Am siebten Tag kam der Mann, den alle Armando nannten und dessen Autorität an diesem Ort bis auf wenige Zentimeter an die Gottes heranreichte, zur Baracke und setzte sich ans Krankenbett. Er untersuchte Fermíns Wunden, hob seine Augenlider und las die auf die geweiteten Pupillen geschriebenen Geheimnisse. Hinter ihm hatten sich die alten Frauen, die ihn pflegten, in einem Halbkreis versammelt und warteten in respektvollem Schweigen. Nach einer Weile nickte Armando vor sich hin und verließ die Baracke. Zwei junge Männer, die vor der Tür gewartet hatten, folgten ihm zu dem Schaumstreifen am Strand, wo sich die Flut brach, und hörten sich aufmerksam seine Anweisungen an. Armando sah sie abziehen und blieb dort sitzen, auf dem Skelett einer vom Unwetter ausgeschlachteten Barkasse, gestrandet zwischen Strand und Fegefeuer.

Er zündete sich eine Zigarette an und genoss sie in der Morgenbrise. Während er rauchte und darüber meditierte, was er zu tun hatte, zog er einen Ausschnitt aus der Vanguardia aus der Tasche, den er seit Tagen bei sich hatte. Zwischen Korsettwerbung und Notizen über die Theaterszene auf dem Paralelo fand sich dort eine knappe Meldung, in der über die Flucht eines Insassen des Montjuïc-Gefängnisses berichtet wurde. Der Text hatte den sterilen Ton der Geschichten, die wortwörtlich das offizielle Kommuniqué wiedergeben. Als einzige Freiheit hatte sich der Redakteur einen Nachtrag zugestanden, in dem gesagt wurde, nie zuvor habe es jemand geschafft, aus dieser uneinnehmbaren Festung zu fliehen.

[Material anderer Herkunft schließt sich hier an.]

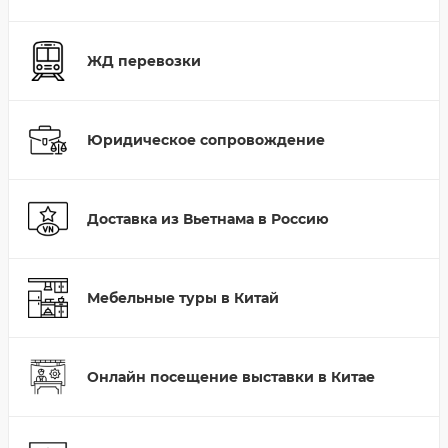
ЖД перевозки
Юридическое сопровождение
Доставка из Вьетнама в Россию
Мебельные туры в Китай
Онлайн посещение выставки в Китае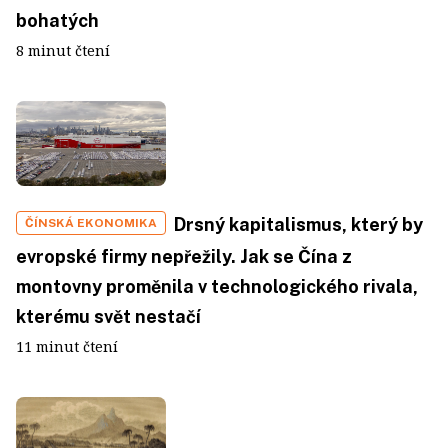
bohatých
8 minut čtení
Drsný kapitalismus, který by
ČÍNSKÁ EKONOMIKA
evropské firmy nepřežily. Jak se Čína z
montovny proměnila v technologického rivala,
kterému svět nestačí
11 minut čtení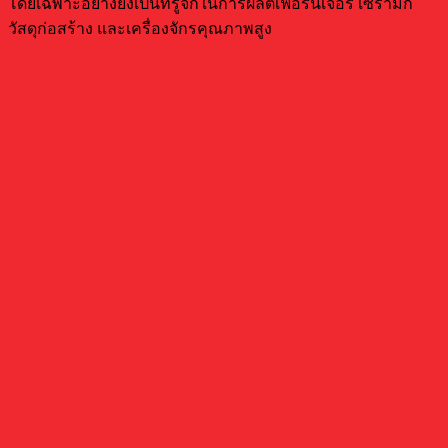
โดยเฉพาะอย่างยิ่งเป็นที่รู้จักในการผลิตเฟอร์นิเจอร์ เซรามิก
วัสดุก่อสร้าง และเครื่องจักรคุณภาพสูง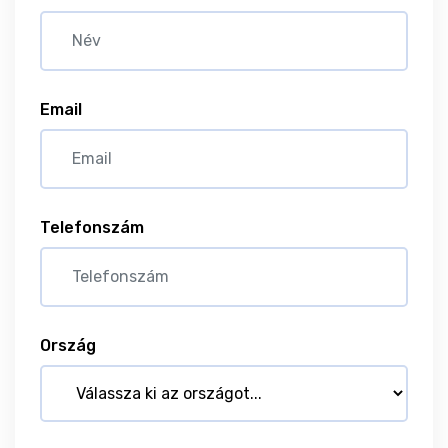
Email
Telefonszám
Ország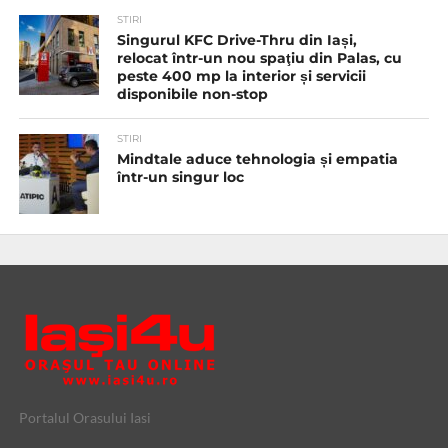
STIRI
Singurul KFC Drive-Thru din Iași,
relocat într-un nou spaţiu din Palas, cu
peste 400 mp la interior și servicii
disponibile non-stop
STIRI
Mindtale aduce tehnologia și empatia
într-un singur loc
Portalul Orasului Iasi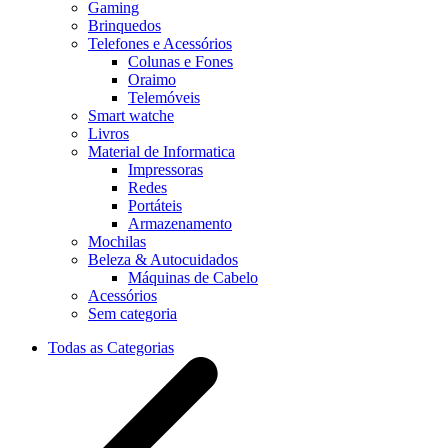
Gaming
Brinquedos
Telefones e Acessórios
Colunas e Fones
Oraimo
Telemóveis
Smart watche
Livros
Material de Informatica
Impressoras
Redes
Portáteis
Armazenamento
Mochilas
Beleza & Autocuidados
Máquinas de Cabelo
Acessórios
Sem categoria
Todas as Categorias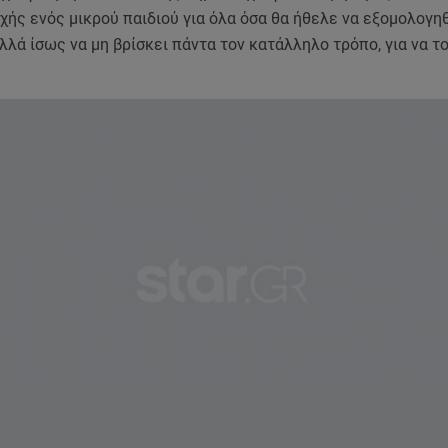
ής ενός μικρού παιδιού για όλα όσα θα ήθελε να εξομολογη
αλλά ίσως να μη βρίσκει πάντα τον κατάλληλο τρόπο, για να τ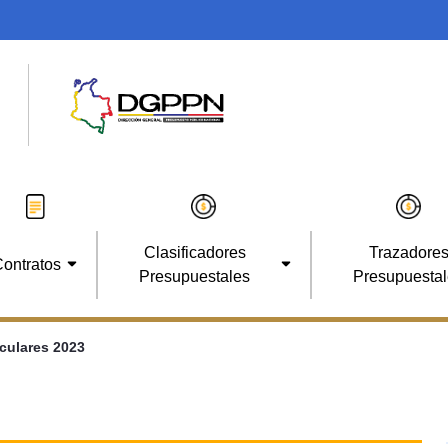
Clasificadores
Trazadore
ontratos
Presupuestales
Presupuesta
rculares 2023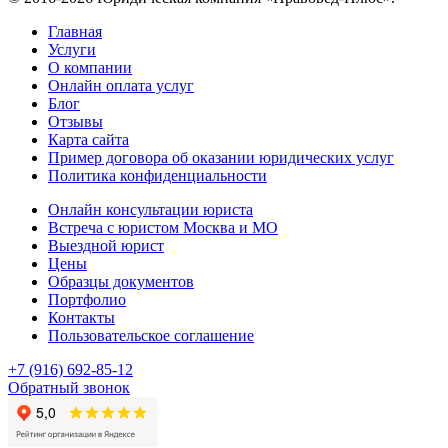
Главная
Услуги
О компании
Онлайн оплата услуг
Блог
Отзывы
Карта сайта
Пример договора об оказании юридических услуг
Политика конфиденциальности
Онлайн консультации юриста
Встреча с юристом Москва и МО
Выездной юрист
Цены
Образцы документов
Портфолио
Контакты
Пользовательское соглашение
+7 (916) 692-85-12
Обратный звонок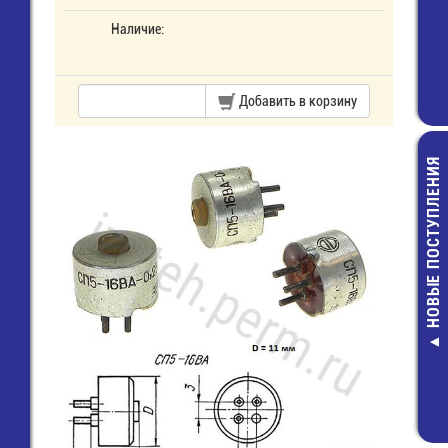
Наличие:
Добавить в корзину
НОВЫЕ ПОСТУПЛЕНИЯ
E/ 6F22 (160
Элемент пит
75,00 руб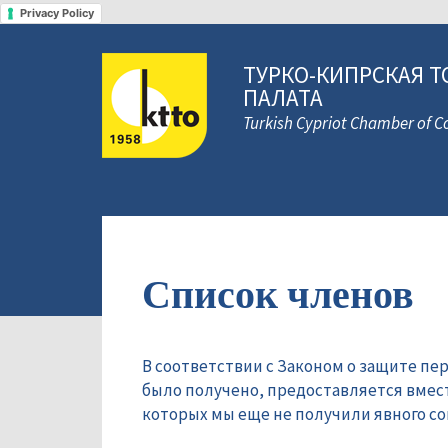
Privacy Policy
ТУРКО-КИПРСКАЯ Т
ПАЛАТА
Turkish Cypriot Chamber of
Список членов
В соответствии с Законом о защите пе
было получено, предоставляется вмес
которых мы еще не получили явного сог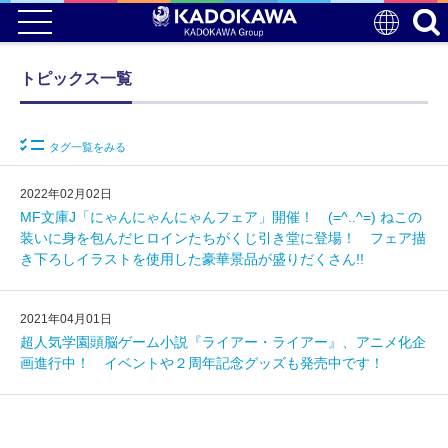
トピックス一覧
タグ一覧をみる
2022年02月02日
MF文庫J「にゃんにゃんにゃんフェア」開催！ (=^..^=) ねこの
装いに身を包んだヒロインたちがくじ引き堂に登場！ フェア描
き下ろしイラストを使用した豪華景品が盛りだくさん!!
2021年04月01日
超人気学園頭脳ゲーム小説『ライアー・ライアー』、アニメ化企
画進行中！ イベントや２周年記念グッズも発売中です！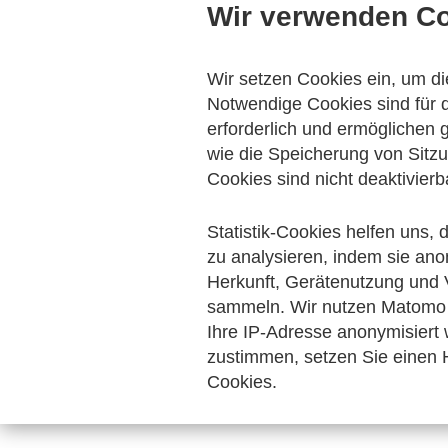
Wir verwenden C
Veranstaltungen
Aktuelles
eXTra
Wir setzen Cookies ein, um di
Notwendige Cookies sind für d
erforderlich und ermöglichen
wie die Speicherung von Sitzu
Cookies sind nicht deaktivierb
Statistik-Cookies helfen uns,
zu analysieren, indem sie ano
Herkunft, Gerätenutzung und 
sammeln. Wir nutzen Matomo 
Ihre IP-Adresse anonymisiert
zustimmen, setzen Sie einen H
Cookies.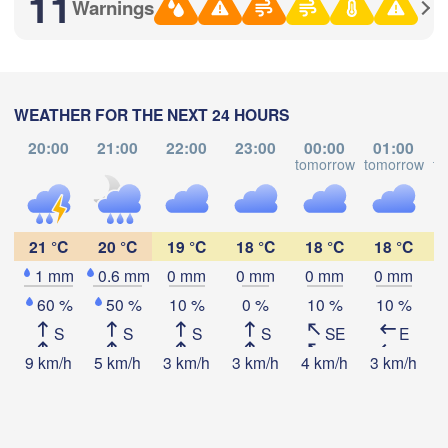
11
Warnings
(Zlatoust)
(Chelyabinsk)
Уфа

(Ufa)
Стерлитамак

WEATHER FOR THE NEXT 24 HOURS
Магнитогорск

(Sterlitamak)
Қ
20:00
21:00
22:00
23:00
00:00
01:00
(Magnitogorsk)
(
tomorrow
tomorrow
to
Download App
Temperature
21 °C
20 °C
19 °C
18 °C
18 °C
18 °C
Оренбург

(Orenburg)
1 mm
0.6 mm
0 mm
0 mm
0 mm
0 mm
2 m above ground
Орск

60 %
50 %
10 %
0 %
10 %
10 %
(Orsk)
S
S
S
S
SE
E
Th
Fr
Sa
Su
Mo
Tu
We
Ақтөбе

9 km/h
5 km/h
3 km/h
3 km/h
4 km/h
3 km/h
3
Aug 06
Aug 07
Aug 08
Aug 09
Aug 10
Aug 11
Aug 12
(Aktobe)
11
12
13
14
15
16
17
:00
:00
:00
:00
:00
:00
:00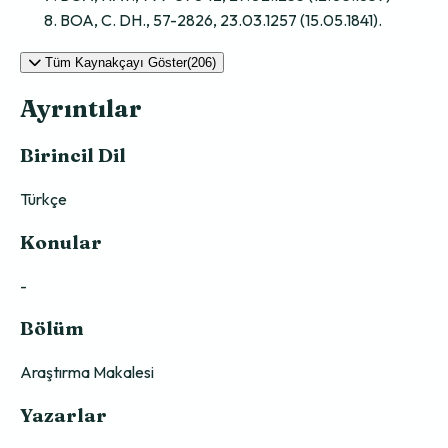
BOA, C. DH., 57-2826, 23.03.1257 (15.05.1841).
Tüm Kaynakçayı Göster(206)
Ayrıntılar
Birincil Dil
Türkçe
Konular
-
Bölüm
Araştırma Makalesi
Yazarlar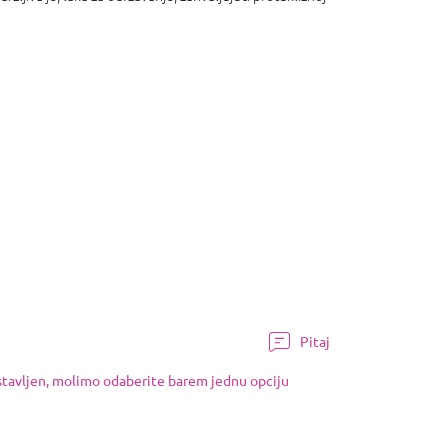
Pitaj
ostavljen, molimo odaberite barem jednu opciju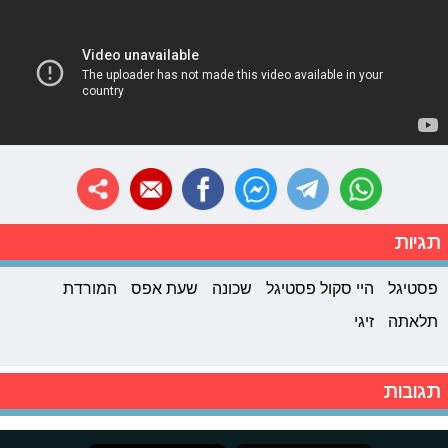
תגיות
פסטיגל
היי סקול פסטיגל
שכונה
שעת אפס
המורדת
תלאתה
זיגי
תגובות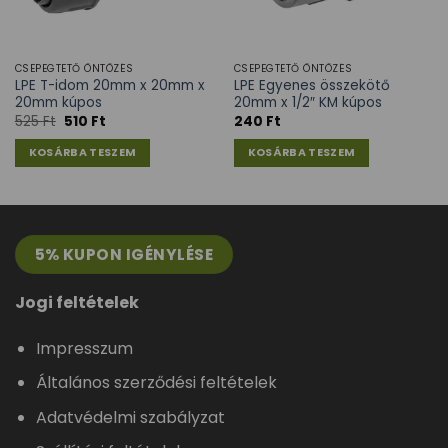
CSEPEGTETŐ ÖNTÖZÉS
CSEPEGTETŐ ÖNTÖZÉS
LPE T-idom 20mm x 20mm x
LPE Egyenes összekötő
20mm kúpos
20mm x 1/2″ KM kúpos
525
Ft
510
Ft
240
Ft
KOSÁRBA TESZEM
KOSÁRBA TESZEM
5% KUPON IGÉNYLÉSE
Jogi feltételek
Impresszum
Általános szerződési feltételek
Adatvédelmi szabályzat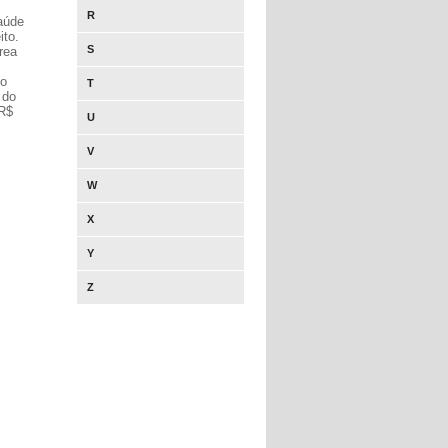
R
aúde
ito.
S
rea
do
T
 do
 R$
U
V
W
X
Y
Z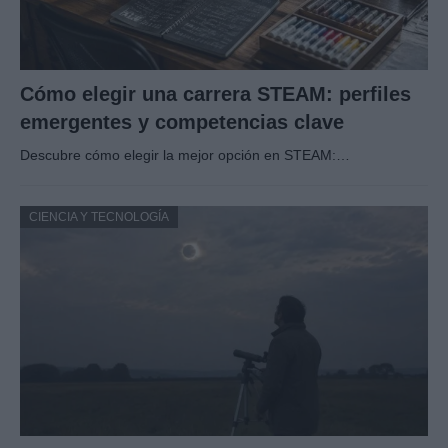
Cómo elegir una carrera STEAM: perfiles
emergentes y competencias clave
Descubre cómo elegir la mejor opción en STEAM:…
CIENCIA Y TECNOLOGÍA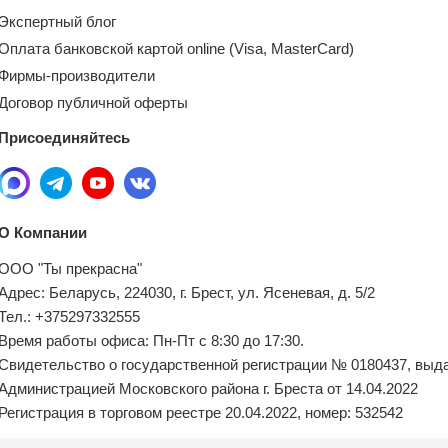
Экспертный блог
Оплата банковской картой online (Visa, MasterCard)
Фирмы-производители
Договор публичной оферты
Присоединяйтесь
О Компании
ООО "Ты прекрасна"
Адрес: Беларусь, 224030, г. Брест, ул. Ясеневая, д. 5/2
Тел.: +375297332555
Время работы офиса: Пн-Пт с 8:30 до 17:30.
Свидетельство о государственной регистрации № 0180437, выд
Администрацией Московского района г. Бреста от 14.04.2022
Регистрация в торговом реестре 20.04.2022, номер: 532542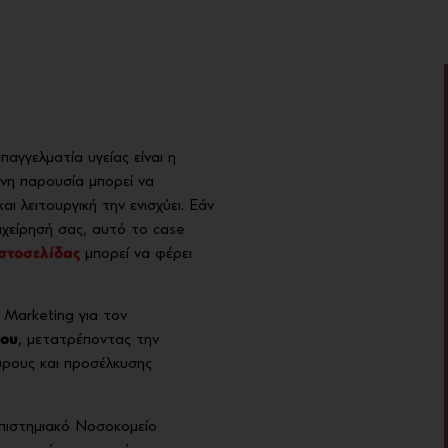
παγγελματία υγείας είναι η
νη παρουσία μπορεί να
ι λειτουργική την ενισχύει. Εάν
ιχείρησή σας, αυτό το case
στοσελίδας
μπορεί να φέρει
Marketing για τον
λου
, μετατρέποντας την
ύρους και προσέλκυσης
πιστημιακό Νοσοκομείο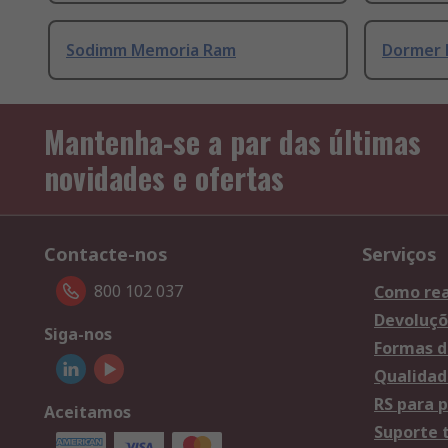
Sodimm Memoria Ram
Dormer 
Mantenha-se a par das últimas
novidades e ofertas
Contacte-nos
Serviços
800 102 037
Como rea
Devoluçõ
Siga-nos
Formas d
Qualidad
RS para p
Aceitamos
Suporte 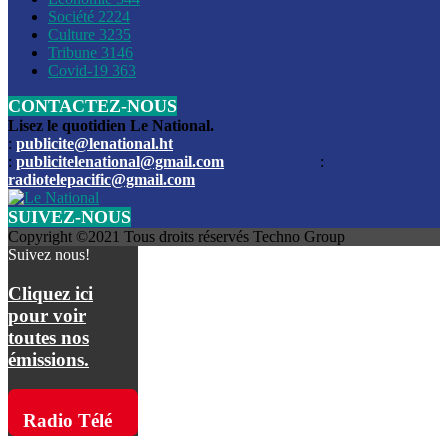
Société
2224
Culture
3235
Les funérailles du journaliste Jimmy Jean tué lors de l’atta
Tribune
3146
par les bandits
Covid-19
363
CONTACTEZ-NOUS
Des échanges de tirs entre les forces de l’ordre et des ban
signalés, mercredi
Lisez le quotidien Le National.
:
publicite@lenational.ht
:
publicitelenational@gmail.com
:
L’ancien directeur general de la police nationale d’Haiti, M
radiotelepacific@gmail.com
a été intronisé, mardi
SUIVEZ-NOUS
L’ex député Prophane Victor sous les verrous de la PNH. Il a
Copyright ©2021 Tous droits réservés Techno Group
dimanche par la DCPJ
Suivez nous!
Plus de 700 nouveaux policiers ont été gradués, vendredi, 
Cliquez ici
de Police nationale d’Haiti
pour voir
toutes nos
Le gouvernement américain a décidé de rembourser les fr
émissions.
dossier pour près de 100.000 migrants
La commission municipale de Pétion-Ville informe avoir pri
Radio Télé
mesures pour renforcer la sécurité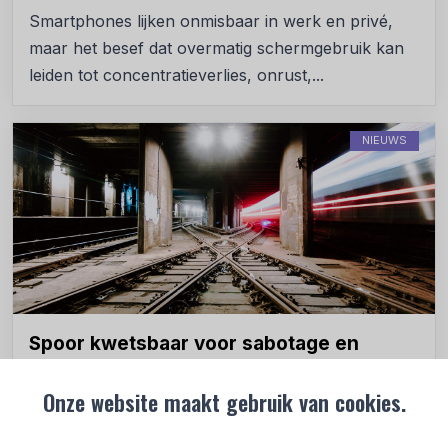
Smartphones lijken onmisbaar in werk en privé,
maar het besef dat overmatig schermgebruik kan
leiden tot concentratieverlies, onrust,...
NIEUWS
Spoor kwetsbaar voor sabotage en
cyberaanvallen
Onze website maakt gebruik van cookies.
Ons spoor is kwetsbaar en kan het groeiende
militaire transport niet aan zonder grote impact op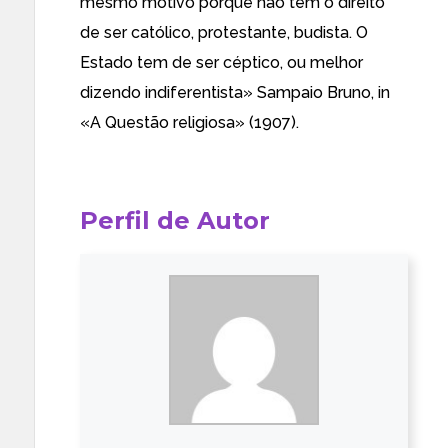
mesmo motivo porque não tem o direito
de ser católico, protestante, budista. O
Estado tem de ser céptico, ou melhor
dizendo indiferentista» Sampaio Bruno, in
«A Questão religiosa» (1907).
Perfil de Autor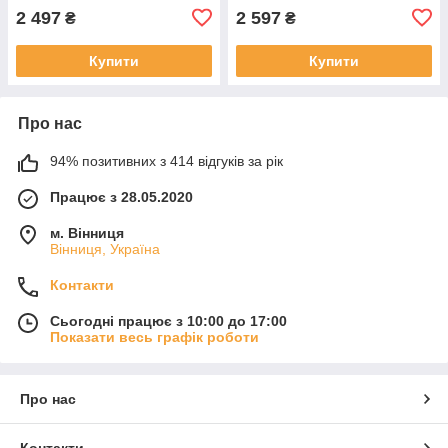
2 497
2 597
₴
₴
Купити
Купити
Про нас
94% позитивних з 414 відгуків за рік
Працює з 28.05.2020
м. Вінниця
Вінниця, Україна
Контакти
Сьогодні працює з 10:00 до 17:00
Показати весь графік роботи
Про нас
Контакти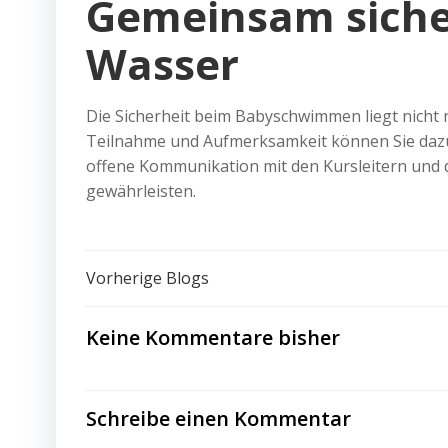
Gemeinsam sicher
Wasser
Die Sicherheit beim Babyschwimmen liegt nicht n
Teilnahme und Aufmerksamkeit können Sie dazu
offene Kommunikation mit den Kursleitern und da
gewährleisten.
Post
Vorherige Blogs
navigation
Keine Kommentare bisher
Schreibe einen Kommentar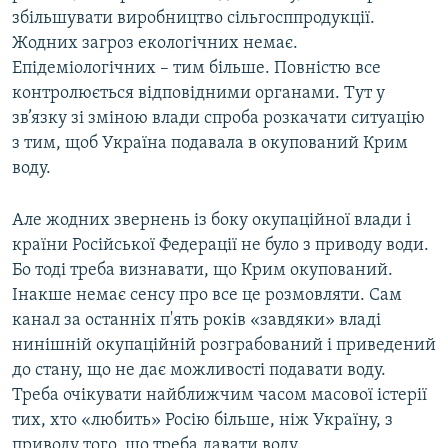
збільшувати виробництво сільгосппродукції.
Жодних загроз екологічних немає.
Епідеміологічних – тим більше. Повністю все
контролюється відповідними органами. Тут у
зв’язку зі зміною влади спроба розкачати ситуацію
з тим, щоб Україна подавала в окупований Крим
воду.
Але жодних звернень із боку окупаційної влади і
країни Російської Федерації не було з приводу води.
Бо тоді треба визнавати, що Крим окупований.
Інакше немає сенсу про все це розмовляти. Сам
канал за останніх п'ять років «завдяки» владі
нинішній окупаційній розграбований і приведений
до стану, що не дає можливості подавати воду.
Треба очікувати найближчим часом масової істерії
тих, хто «любить» Росію більше, ніж Україну, з
приводу того, що треба давати воду.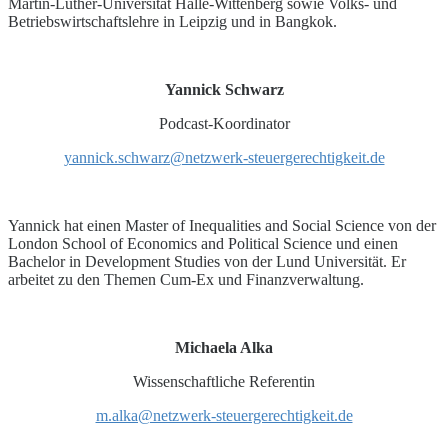
Martin-Luther-Universität Halle-Wittenberg sowie Volks- und
Betriebswirtschaftslehre in Leipzig und in Bangkok.
Yannick Schwarz
Podcast-Koordinator
yannick.schwarz@netzwerk-steuergerechtigkeit.de
Yannick hat einen Master of Inequalities and Social Science von der
London School of Economics and Political Science und einen
Bachelor in Development Studies von der Lund Universität. Er
arbeitet zu den Themen Cum-Ex und Finanzverwaltung.
Michaela Alka
Wissenschaftliche Referentin
m.alka@netzwerk-steuergerechtigkeit.de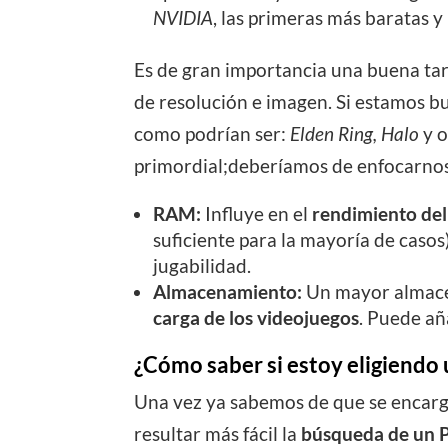
NVIDIA
, las primeras más baratas y
Es de gran importancia una buena tar
de resolución e imagen. Si estamos 
como podrían ser:
Elden Ring, Halo
y o
primordial;deberíamos de enfocarnos
RAM:
Influye en el
rendimiento de
suficiente para la mayoría de casos
jugabilidad.
Almacenamiento:
Un mayor almac
carga de los videojuegos
. Puede añ
¿Cómo saber si estoy eligiend
Una vez ya sabemos de que se encar
resultar más fácil la
búsqueda de un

Armando schaute auf und betrachtete den Montjuïc-Hügel, der sich im Süden erhob. Das Kastell, eine Skizze von im Dunst ausgesägten Türmen, schwebte über Barcelona. Armando lächelte bitter, steckte mit der Glut seiner Zigarette den Ausschnitt in Brand und sah, wie er in der Brise zu Asche wurde. Wie immer umgingen die Zeitungen die Wahrheit, als setzten sie damit ihr Leben aufs Spiel, vielleicht mit gutem Grund. Alles an dieser Meldung stank nach Halbwahrheiten und ausgesparten Einzelheiten. Darunter der Umstand, dass es bislang niemandem gelungen sei, aus dem Gefängnis des Montjuïc zu fliehen. Obwohl es in diesem Fall stimmen mochte, dachte er, denn er, der Mann, der Armando genannt wurde, war ja nur in der unsichtbaren Welt der Armen- und Unberührbarenstadt jemand. Es gibt Zeiten und Orte, da niemand zu sein ehrenwerter ist, als jemand sein.